Dalam keadaan yang makin genting Abdullah menemui Ibunya, Asma’ binti Abu Bakar. Abdullah mencium kening ibunya dan meminta nasihat darinya. Inilah keteladanan agung bagi jiwa-jiwa yang sumpek karena kebuntuan. Ibu adalah peraduan yang tidak pernah berkhianat. Abdullah mencium dan memeluk ibunya hingga Asma merasakan baju besi yang anaknya pakai. Asma’ berkata bahwa perindu syahid tak memerlukan pelindung semacam itu. Abdullah berkata bahwa ia mengenakan baju besi hanya untuk menenangkan ibunya semata. Maka dilepaslah baju besi itu beserta segala beban di hati. “Ibuku, jika kau terbunuh, jangan tangisi aku.”
Jiwa Asma’ tak merapuh seperti raganya yang hampir berusia seratus tahun. Abdullah menyampaikan firasatnya bila jasadnya akan dirusak oleh para musuhnya dan khawatir ibunya akan merasa sedih. Asma’ dengan memesona menjawab, “sungguh, domba yang telah disembelih tak lagi merasakan sakitnya dikuliti.” Asma fasih menguatkan Abdullah untuk tidak sedikitpun ragu mempertahankan kebenaran.

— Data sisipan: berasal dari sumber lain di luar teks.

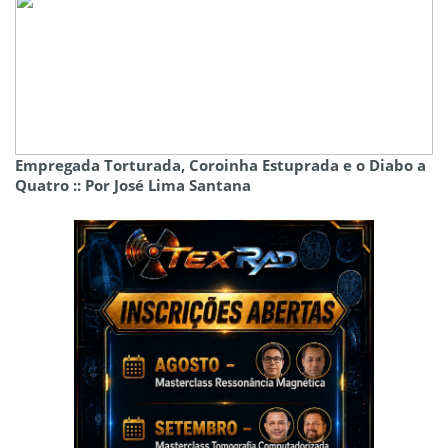
Empregada Torturada, Coroinha Estuprada e o Diabo a
Quatro :: Por José Lima Santana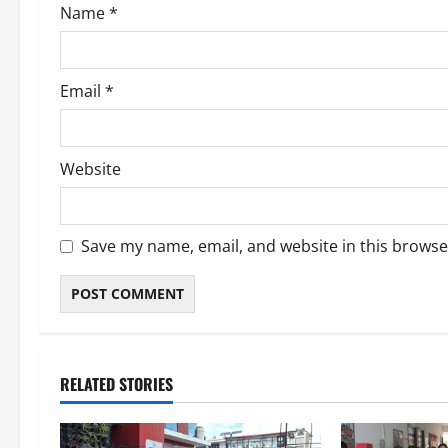
Name
*
Email
*
Website
Save my name, email, and website in this browse
RELATED STORIES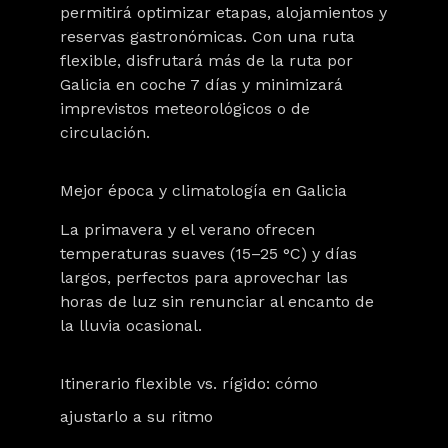
permitirá optimizar etapas, alojamientos y
reservas gastronómicas. Con una ruta
flexible, disfrutará más de la ruta por
Galicia en coche 7 días y minimizará
imprevistos meteorológicos o de
circulación.
Mejor época y climatología en Galicia
La primavera y el verano ofrecen
temperaturas suaves (15–25 °C) y días
largos, perfectos para aprovechar las
horas de luz sin renunciar al encanto de
la lluvia ocasional.
Itinerario flexible vs. rígido: cómo
ajustarlo a su ritmo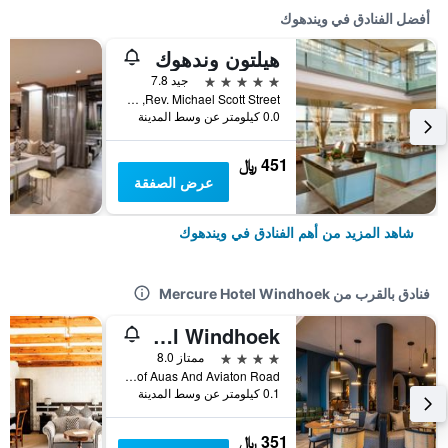
أفضل الفنادق في ويندهوك
هيلتون وندهوك
5 نجوم
جيد 7.8
Rev. Michael Scott Street, ويندهوك, ناميبيا
0.0 كيلومتر عن وسط المدينة
451 ﷼
عرض الصفقة
شاهد المزيد من أهم الفنادق في ويندهوك
فنادق بالقرب من Mercure Hotel Windhoek
Mövenpick Hotel Windhoek
4 نجوم
ممتاز 8.0
Corner of Auas And Aviaton Road, ويندهوك, ناميبيا
0.1 كيلومتر عن وسط المدينة
351 ﷼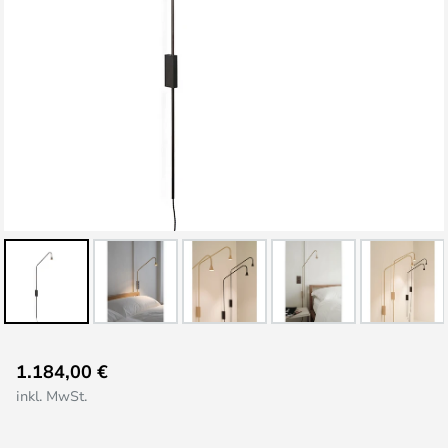
Zum
1.184,00 €
Anfang
inkl. MwSt.
der
Bildgalerie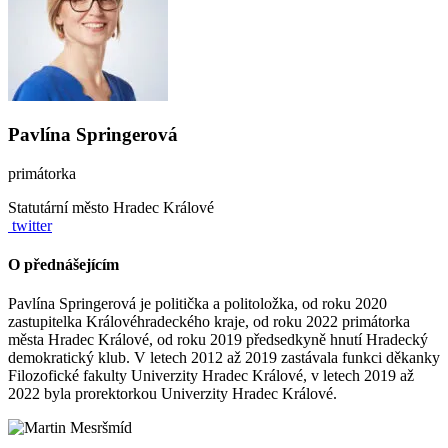
Pavlína Springerová
primátorka
Statutární město Hradec Králové
twitter
O přednášejícím
Pavlína Springerová je politička a politoložka, od roku 2020
zastupitelka Královéhradeckého kraje, od roku 2022 primátorka
města Hradec Králové, od roku 2019 předsedkyně hnutí Hradecký
demokratický klub. V letech 2012 až 2019 zastávala funkci děkanky
Filozofické fakulty Univerzity Hradec Králové, v letech 2019 až
2022 byla prorektorkou Univerzity Hradec Králové.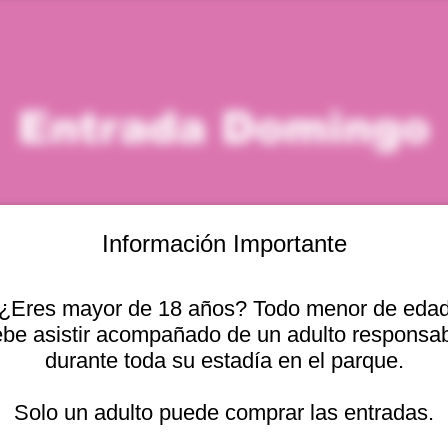
Entrada Domingo
Información Importante
¿Eres mayor de 18 años? Todo menor de eda
icación
be asistir acompañado de un adulto responsa
durante toda su estadía en el parque.
 – 2:00 p. m.
Otras fechas
cional 2440, Viña del
Solo un adulto puede comprar las entradas.
dom, 09 ago, 10:00 a. m.
dom, 09 ago, 11:00 a. m.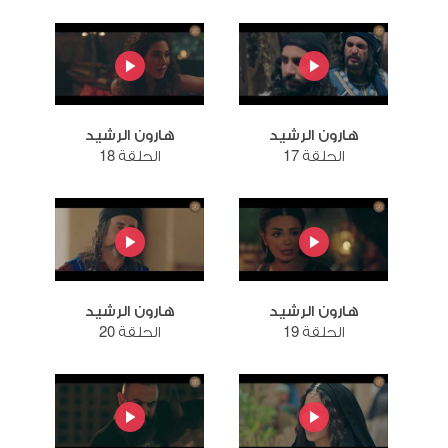
هارون الرشيد
هارون الرشيد
الحلقة 17
الحلقة 18
هارون الرشيد
هارون الرشيد
الحلقة 19
الحلقة 20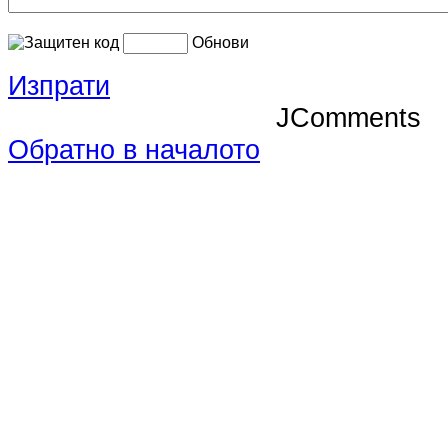
Обнови
Изпрати
JComments
Обратно в началото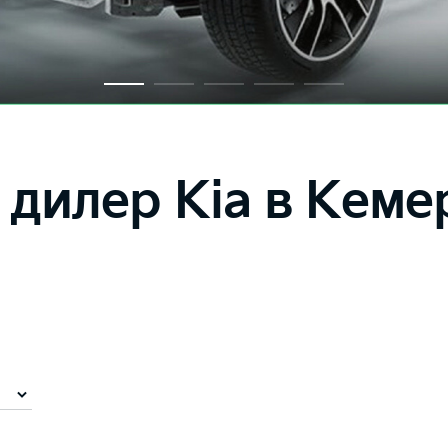
дилер Kia в Кеме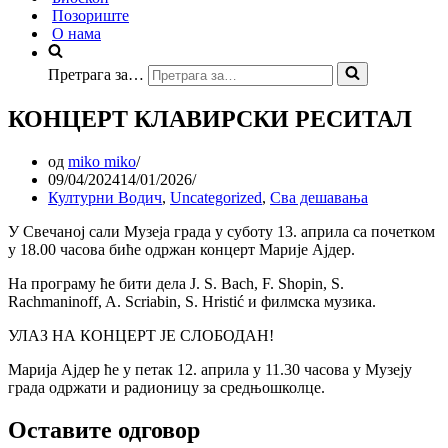
Позориште
О нама
Претрага за…
КОНЦЕРТ КЛАВИРСКИ РЕСИТАЛ
од
miko miko
09/04/2024
14/01/2026
Културни Водич
,
Uncategorized
,
Сва дешавања
У Свечаној сали Музеја града у суботу 13. априла са почетком
у 18.00 часова биће одржан концерт Марије Ајдер.
На програму ће бити дела J. S. Bach, F. Shopin, S.
Rachmaninoff, A. Scriabin, S. Hristić и филмска музика.
УЛАЗ НА КОНЦЕРТ ЈЕ СЛОБОДАН!
Марија Ајдер ће у петак 12. априла у 11.30 часова у Музеју
града одржати и радионицу за средњошколце.
Оставите одговор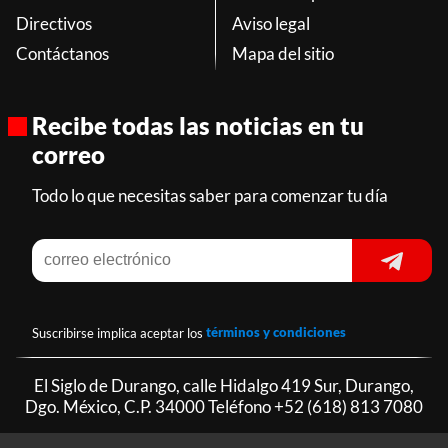
Directivos
Aviso legal
Contáctanos
Mapa del sitio
Recibe todas las noticias en tu
correo
Todo lo que necesitas saber para comenzar tu día
Suscribirse implica aceptar los
términos y condiciones
El Siglo de Durango, calle Hidalgo 419 Sur, Durango,
Dgo. México, C.P. 34000 Teléfono
+52 (618) 813 7080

Perang akhirnya usai dengan kematian Abdullah bin Zubair. Asma pun menunjukkan ketegaran seorang ibu yang mengagumkan. Ia kokoh berdiri di hadapan jasad putranya yang berlumuran darah disalib oleh orang-orang biadab. Ibnu Umar mencoba menghiburnya agar bersabar, Asma pun menjawab, “apa yang menghalangiku untuk bersabar, sedangkan kepada Yahya bin Zakaria dihadiahkan kepada penguasa zalim Bani Israil.”
Asma’ adalah yang terakhir meninggal dunia dari kalangan Muhajirin. Setelah membuktikan kesabaran yang luar biasa menghadapi tragedi demi tragedi maka Allah memanggilnya. Jiwanya mengalir lembut menjauhi alam dunia, meninggalkan jejak kesabaran tiada dua.